One of the things that phishers and others do is use link wrapping and other services to hide malicious links. So, I get something.wordpress.com/something-clean. I then put in an HTML or JS redirect on that page to something malicious. Given that browsers don't warn about HTTP, HTML, or JS redirects, it's an easy way for scammers to get around a list of malicious pages.
These kinds of attacks are very common in the email space.
But in this case, that doesn't help at all because facebook's crawler uses a predictable user agent string. You give a clean result to the facebook crawler and a malicious result to everyone else.
Not always, it masks UA and IPs when checking for ads content to uncover cloakers, so its within theit codebase to do this. Not sure why they’re not using it here.
Could be collecting the links so if a user blocks the sender after opening the pdf, and this is done at scale, they can infer it was one of the links and starts blocking them?
Or link support requests to people who received a certain link via message.
So basically data mining to feed a model that takes future actions in consideration.
You (Facebook in this case) run a hypothetical method SafeSearch('accounts.example.com') and also SafeSearch('example.com') and SafeSearch('accounts.example.com/tmp') and SafeSearch('accounts.example.com/tmp/badmojo.exe')
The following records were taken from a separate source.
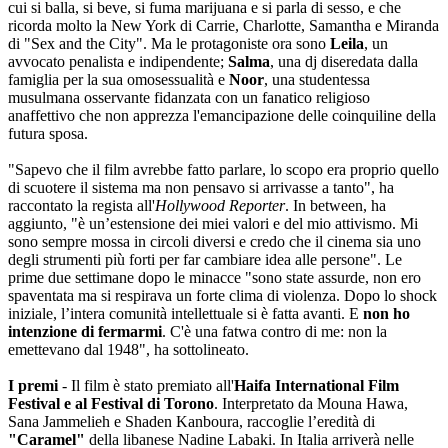
cui si balla, si beve, si fuma marijuana e si parla di sesso, e che
ricorda molto la New York di Carrie, Charlotte, Samantha e Miranda
di "Sex and the City". Ma le protagoniste ora sono
Leila
, un
avvocato penalista e indipendente;
Salma
, una dj diseredata dalla
famiglia per la sua omosessualità e
Noor
, una studentessa
musulmana osservante fidanzata con un fanatico religioso
anaffettivo che non apprezza l'emancipazione delle coinquiline della
futura sposa.
"Sapevo che il film avrebbe fatto parlare, lo scopo era proprio quello
di scuotere il sistema ma non pensavo si arrivasse a tanto", ha
raccontato la regista all'
Hollywood Reporter
. In between, ha
aggiunto,
"è un’estensione dei miei valori e del mio attivismo. Mi
sono sempre mossa in circoli diversi e credo che il cinema sia uno
degli strumenti più forti per far cambiare idea alle persone". Le
prime due settimane dopo le minacce "sono state assurde, non ero
spaventata ma si respirava un forte clima di violenza. Dopo lo shock
iniziale, l’intera comunità intellettuale si è fatta avanti. E
non ho
intenzione di fermarmi
. C'è una fatwa contro di me: non la
emettevano dal 1948", ha sottolineato.
I premi
- Il film è stato premiato all'
Haifa International Film
Festival e al Festival di Torono
. Interpretato da Mouna Hawa,
Sana Jammelieh e Shaden Kanboura, raccoglie l’eredità di
"Caramel"
della libanese Nadine Labaki. In Italia arriverà nelle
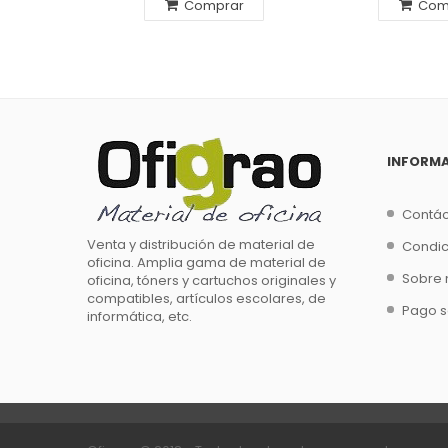
Comprar
Com
INFORM
Contá
Venta y distribución de material de
Condic
oficina. Amplia gama de material de
Sobre 
oficina, tóners y cartuchos originales y
compatibles, artículos escolares, de
Pago 
informática, etc.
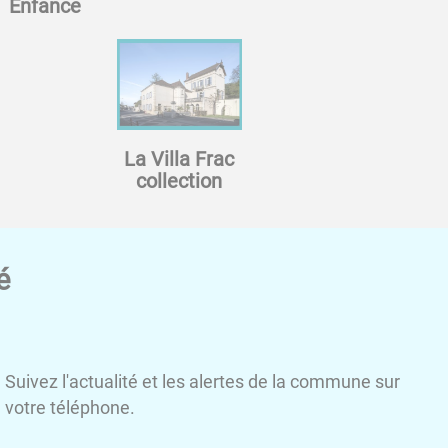
Enfance
La Villa Frac
collection
é
Suivez l'actualité et les alertes de la commune sur
votre téléphone.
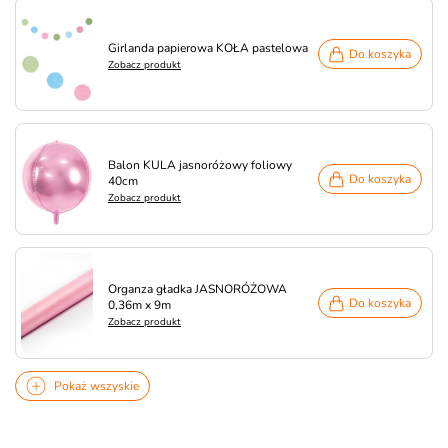
Girlanda papierowa KOŁA pastelowa
Do koszyka
Zobacz produkt
Balon KULA jasnoróżowy foliowy
Do koszyka
40cm
Zobacz produkt
Organza gładka JASNORÓŻOWA
Do koszyka
0,36m x 9m
Zobacz produkt
Pokaż wszyskie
SafeSearch(string) is defined as, you do SHA(string) and that's your hash, you compare the start of this hash to a huge list of prefixes that Google provides, which you fetch updates for every few minutes. If there's no match, fine, done. If there's a match you ask Google OK, I saw this Prefix you sent me, what hashes should I be scared of? Google gives you a list of hashes with that Prefix. If your hash in this new list, the original URL was scary, warn users not to visit, otherwise continue what you were doing.
Sure, but this will only work for previously-known threats – for which someone else, presumably Google, has already done the request, analysis, and determination.
I doubt Facebook only wants to detect old threats, reliant on a competitor's standards & practices.
I can totally understand scanning a PDF for links to look for malicious links to protect users.
But that wouldn't involve actual HTTP requests to them.
I'm struggling to imagine what purpose this could have.